RECORDS TO USE -
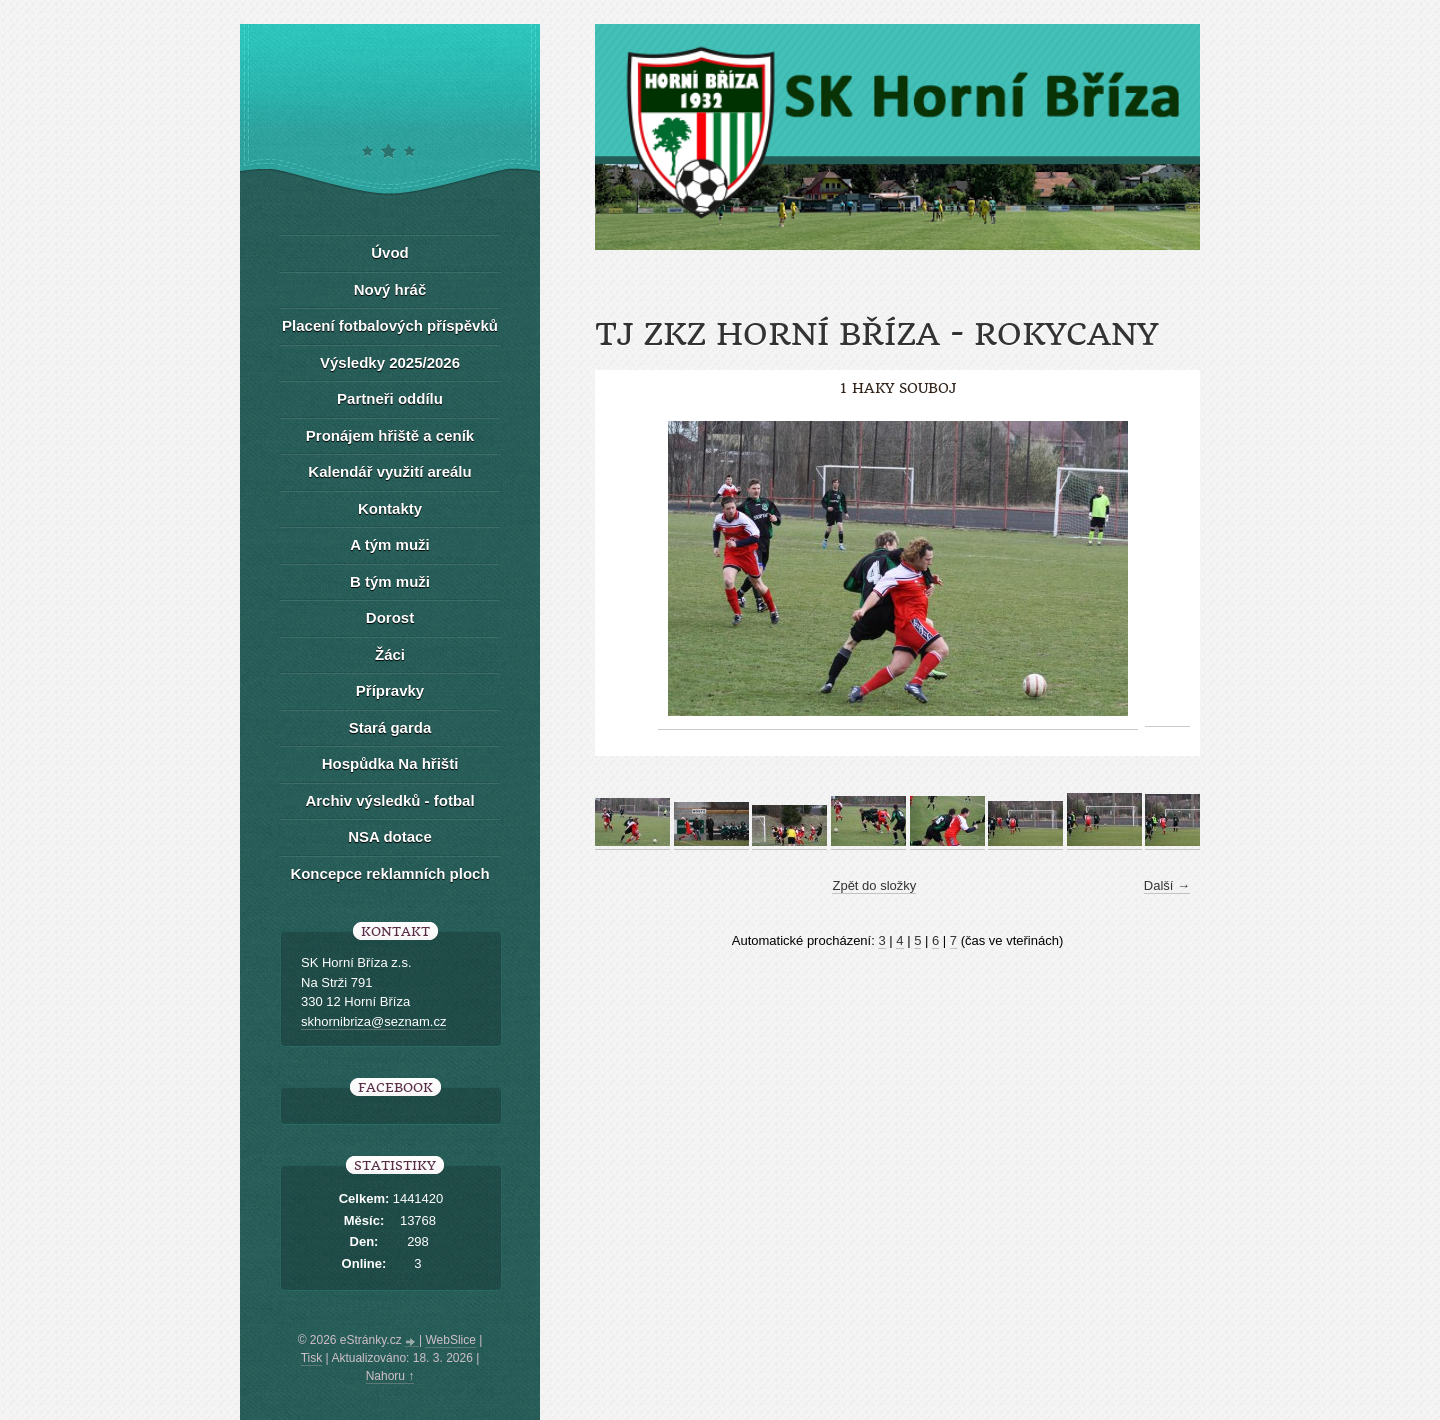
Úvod (390, 252)
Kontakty (390, 508)
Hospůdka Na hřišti (390, 763)
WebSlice (450, 1340)
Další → (1167, 885)
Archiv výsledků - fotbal (389, 800)
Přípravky (390, 690)
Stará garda (390, 727)
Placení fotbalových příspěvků (390, 325)
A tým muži (389, 544)
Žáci (390, 654)
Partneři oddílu (390, 398)
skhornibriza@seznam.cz (373, 1021)
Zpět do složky (874, 885)
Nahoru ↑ (390, 1376)
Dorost (390, 617)
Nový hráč (390, 289)
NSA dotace (390, 836)
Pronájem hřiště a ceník (390, 435)
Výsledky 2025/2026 (390, 362)
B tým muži (390, 581)
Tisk (312, 1358)
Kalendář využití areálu (389, 471)
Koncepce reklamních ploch (389, 873)
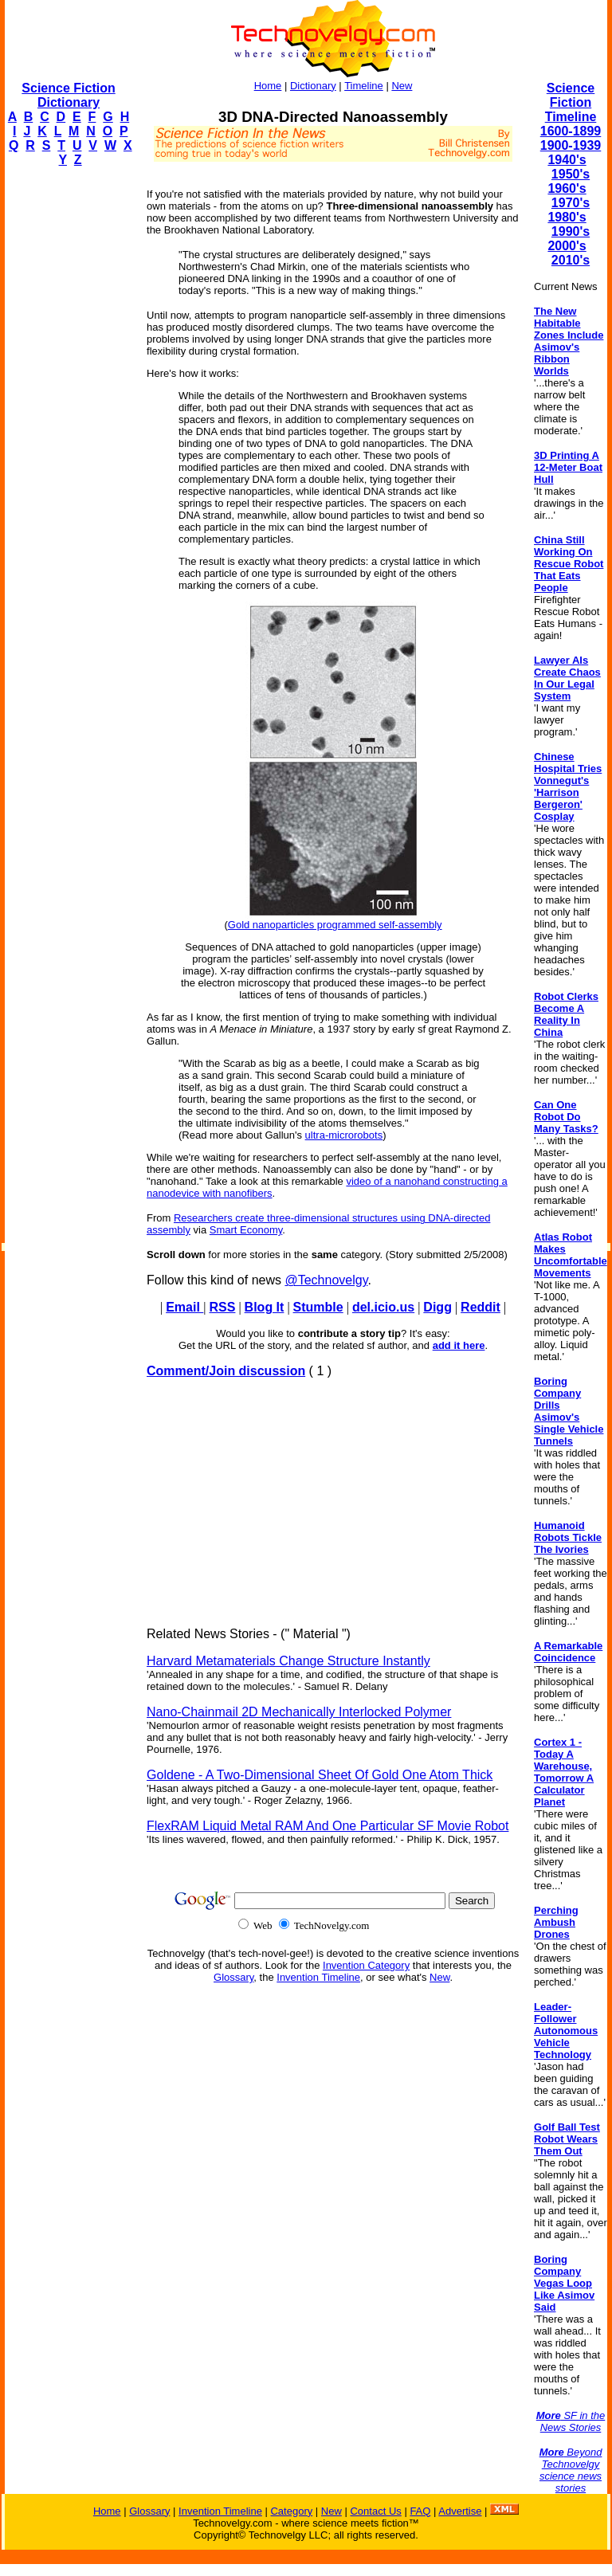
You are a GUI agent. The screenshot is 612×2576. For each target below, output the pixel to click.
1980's (566, 217)
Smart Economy (246, 1230)
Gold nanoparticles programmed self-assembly (335, 925)
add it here (459, 1345)
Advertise (459, 2511)
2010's (570, 260)
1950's (570, 174)
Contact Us (375, 2511)
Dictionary (313, 86)
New (401, 86)
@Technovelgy (325, 1280)
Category (291, 2511)
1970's (570, 203)
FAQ (420, 2511)
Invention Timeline (318, 1977)
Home (268, 86)
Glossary (233, 1977)
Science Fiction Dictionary (68, 95)
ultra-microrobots (344, 1135)
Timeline (363, 86)
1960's (566, 188)
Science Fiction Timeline (571, 102)
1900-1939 (571, 145)
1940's (566, 160)
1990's (570, 231)
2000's (566, 246)
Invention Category (366, 1965)
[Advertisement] (68, 419)
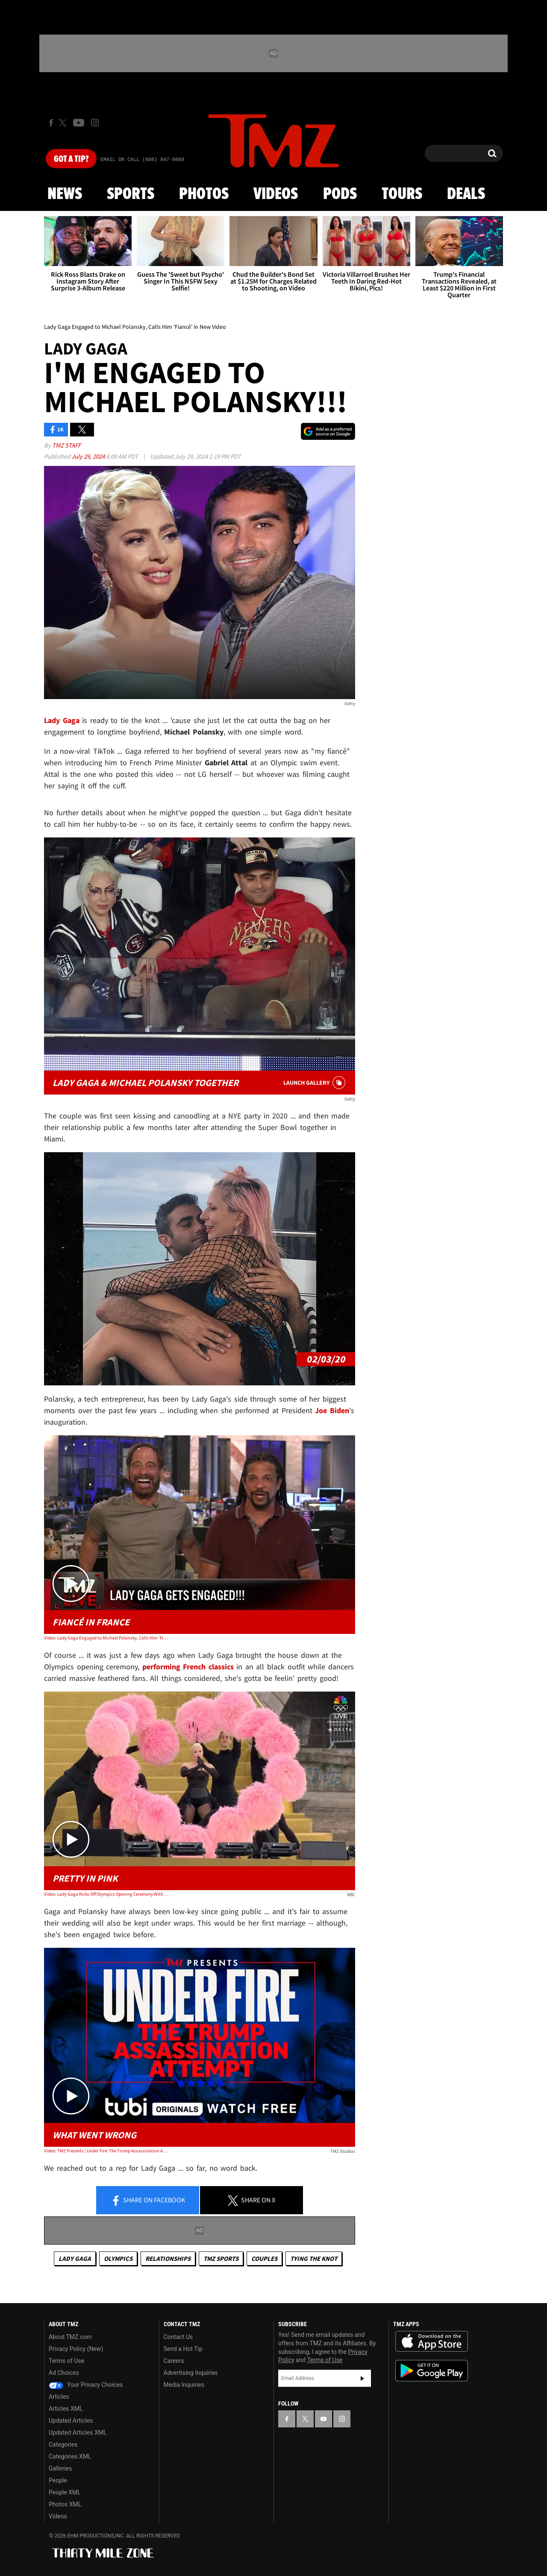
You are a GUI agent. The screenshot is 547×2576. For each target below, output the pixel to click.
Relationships (168, 2258)
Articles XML (66, 2408)
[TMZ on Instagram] (95, 123)
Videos (275, 194)
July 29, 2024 (88, 456)
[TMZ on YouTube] (323, 2418)
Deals (466, 194)
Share (148, 2200)
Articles (59, 2396)
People (58, 2480)
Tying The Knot (313, 2258)
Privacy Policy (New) (76, 2348)
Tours (402, 194)
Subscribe (362, 2378)
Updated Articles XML (77, 2432)
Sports (130, 194)
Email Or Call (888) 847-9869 (142, 160)
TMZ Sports (220, 2258)
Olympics (118, 2258)
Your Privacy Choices (86, 2384)
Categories (63, 2444)
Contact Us (178, 2336)
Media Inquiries (184, 2384)
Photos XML (65, 2504)
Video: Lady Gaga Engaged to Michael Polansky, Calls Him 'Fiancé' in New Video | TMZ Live (106, 1638)
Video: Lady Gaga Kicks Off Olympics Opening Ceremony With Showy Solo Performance (106, 1894)
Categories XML (70, 2456)
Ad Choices (64, 2372)
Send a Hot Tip (183, 2348)
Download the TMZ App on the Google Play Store (431, 2371)
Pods (340, 194)
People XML (65, 2492)
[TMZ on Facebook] (51, 123)
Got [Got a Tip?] (71, 159)
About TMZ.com (70, 2336)
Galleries (60, 2468)
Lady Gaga (75, 2258)
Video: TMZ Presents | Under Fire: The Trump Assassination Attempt (106, 2151)
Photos (204, 194)
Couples (264, 2258)
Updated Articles (71, 2420)
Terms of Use (66, 2360)
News (64, 194)
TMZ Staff (66, 445)
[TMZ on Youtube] (79, 122)
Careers (174, 2360)
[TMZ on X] (64, 123)
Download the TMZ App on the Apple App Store (431, 2341)
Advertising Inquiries (191, 2372)
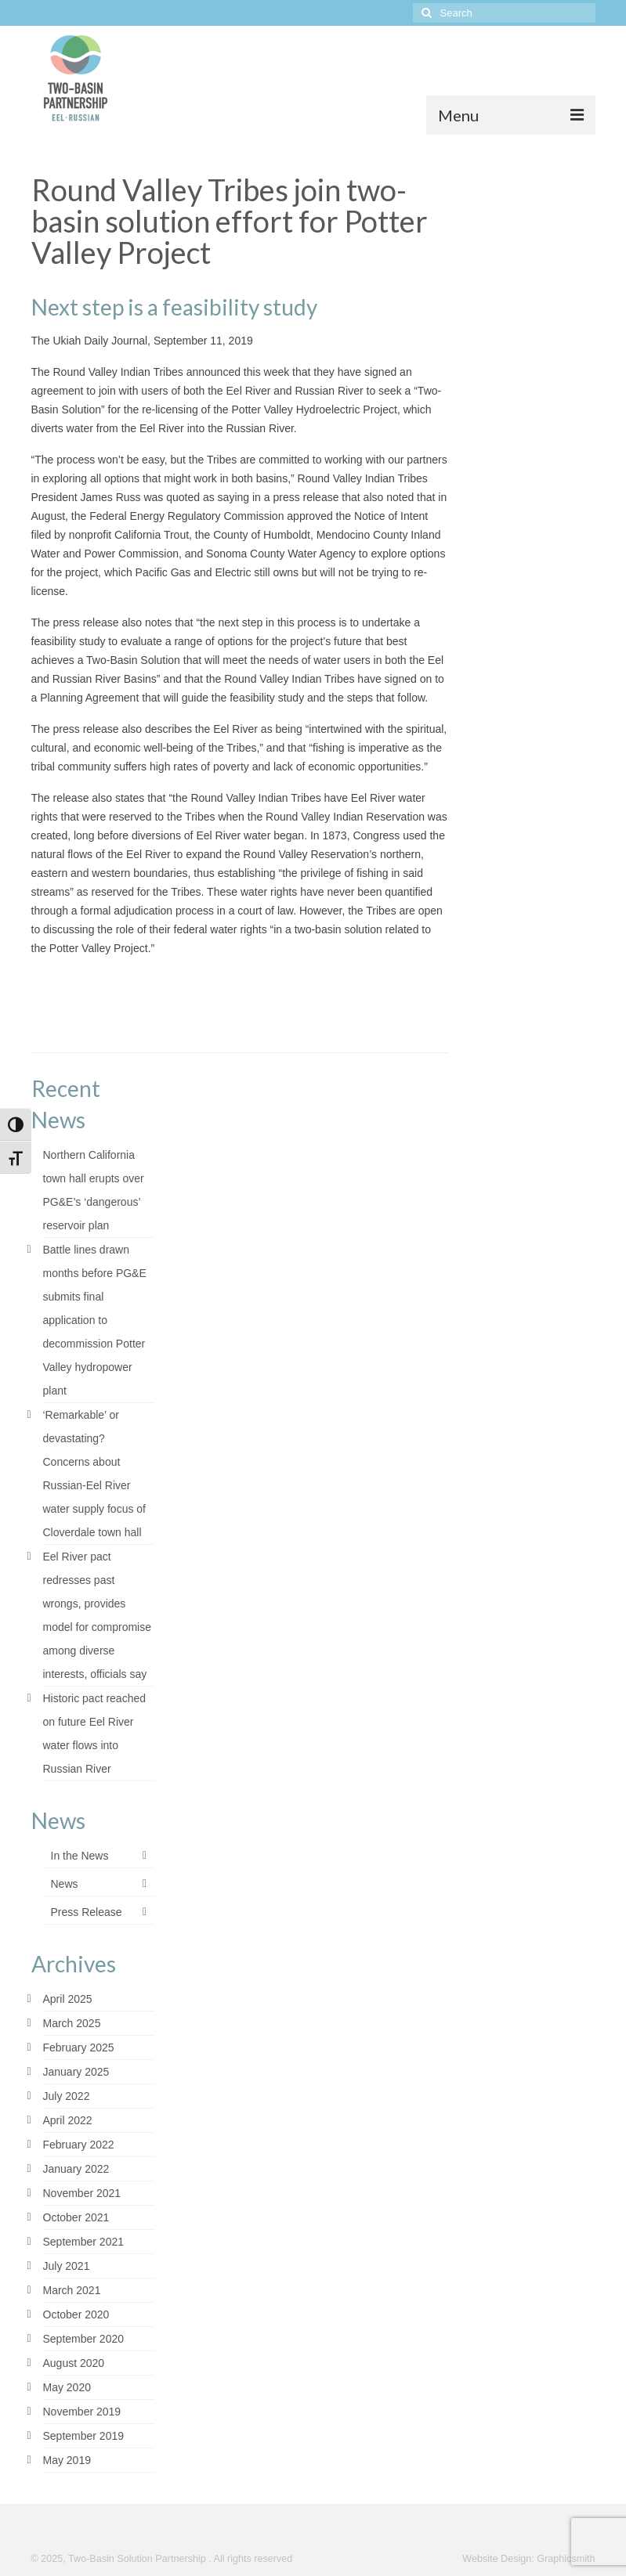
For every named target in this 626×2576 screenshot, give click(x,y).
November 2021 (82, 2193)
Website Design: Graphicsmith (528, 2558)
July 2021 (66, 2266)
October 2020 (76, 2314)
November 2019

ACTION ITEM - Line count for the word "Fiction": please state how many lines of the records above contain it, and nothing else.

TASK ANSWER - 2